Problem details
One line at a time, check the entries below for the word "осуществления", and copy each line that has it.

Data to process below:

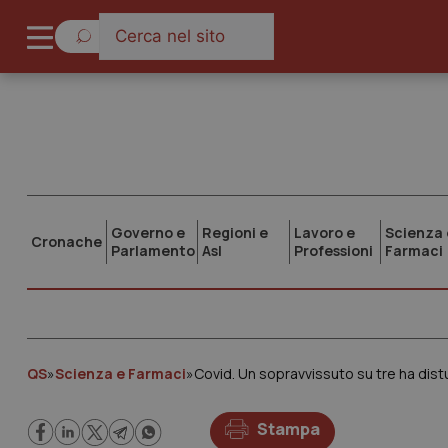
Governo e
Regioni e
Lavoro e
Scienza 
Cronache
Parlamento
Asl
Professioni
Farmaci
QS
»
Scienza e Farmaci
»
Covid. Un sopravvissuto su tre ha distu
Stampa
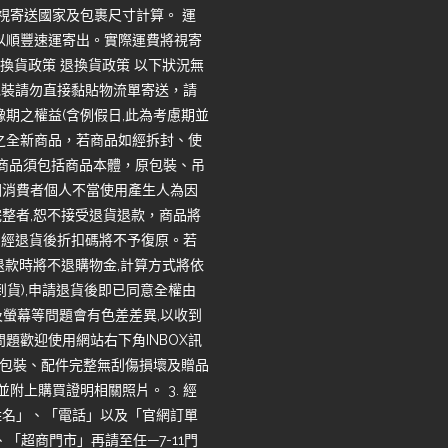
將視寄送國家及包裹尺寸計算。 運
一律以順豐速運寄出。實際運費將視寄
換貨政策 退換貨政策 以下狀況無
包裝請勿直接黏貼物流單寄送，請
期之權益(含例假日,此為考慮期並
之全新商品，若商品如經拆封、使
回商品須包括商品本體，原包裝、吊
因消費者個人不當使用產生人為因
整者,恕不接受退貨退款，商品將
，經退貨後折扣碼將不予復原。若
退款時將不退購物金,計算方式將依
收到貨),申請退貨後即已同意全權由
度及螢幕等問題會有色差差異,以收到
題歡迎使用網站右下角INBOX訊
品、包裝、配件完整無刮傷損壞及贈品
並附上購買證明相關照片。 3. 經
姓名」、「電話」以及「官網訂單
「超商門市」再請至任—7-11門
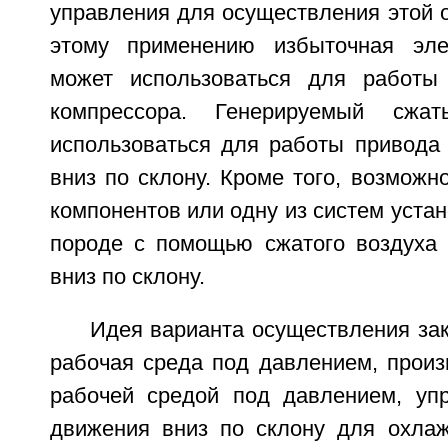
управления для осуществления этой 
этому применению избыточная элек
может использоваться для работы
компрессора. Генерируемый сжа
использоваться для работы привода
вниз по склону. Кроме того, возможн
компонентов или одну из систем устан
породе с помощью сжатого воздуха
вниз по склону.
Идея варианта осуществления зак
рабочая среда под давлением, произ
рабочей средой под давлением, уп
движения вниз по склону для охла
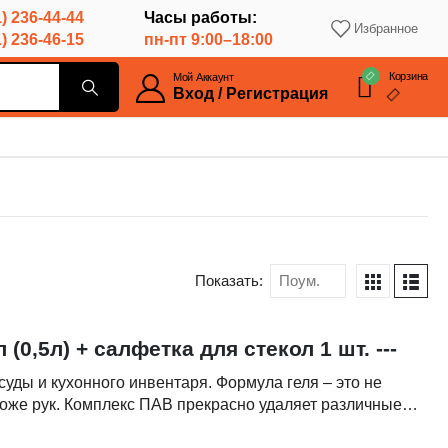
) 236-44-44
Часы работы:
Избранное
) 236-46-15
пн-пт 9:00–18:00
Корзина
Мой Аккаунт
Вход / Регистрация
Показать:
0,5л) + салфетка для стекол 1 шт. ---
ды и кухонного инвентаря. Формула геля – это не
оже рук. Комплекс ПАВ прекрасно удаляет различные
ды, придает ей блеск и легко смывается водой.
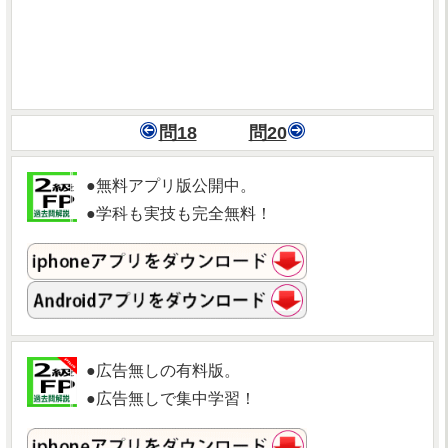
問18
問20
●無料アプリ版公開中。
●学科も実技も完全無料！
●広告無しの有料版。
●広告無しで集中学習！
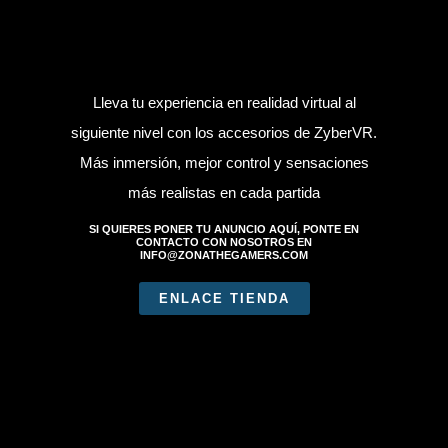
Lleva tu experiencia en realidad virtual al
siguiente nivel con los accesorios de ZyberVR.
Más inmersión, mejor control y sensaciones
más realistas en cada partida
SI QUIERES PONER TU ANUNCIO AQUÍ, PONTE EN
CONTACTO CON NOSOTROS EN
INFO@ZONATHEGAMERS.COM
ENLACE TIENDA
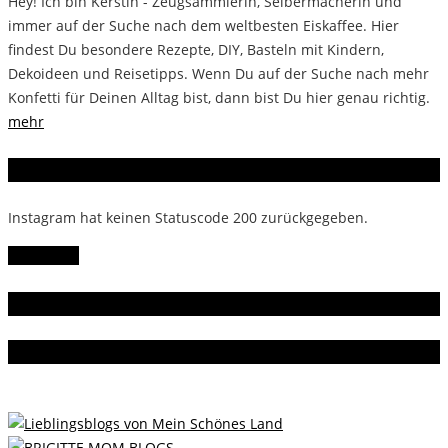
Hey! Ich bin Kerstin - Zeugsammlerin, Selbermacherin und
immer auf der Suche nach dem weltbesten Eiskaffee. Hier
findest Du besondere Rezepte, DIY, Basteln mit Kindern,
Dekoideen und Reisetipps. Wenn Du auf der Suche nach mehr
Konfetti für Deinen Alltag bist, dann bist Du hier genau richtig.
mehr
Instagram
Instagram hat keinen Statuscode 200 zurückgegeben.
Follow Me!
Gern gelesen
Da bin ich dabei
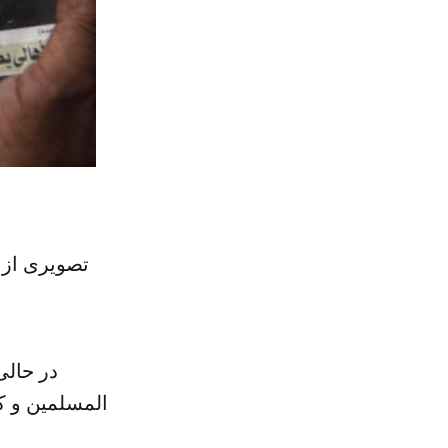
تصویری از 
در حالی
المسلمین و ک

End of Data to process.

Answer area
управления для осуществления этой 
Идея варианта осуществления зак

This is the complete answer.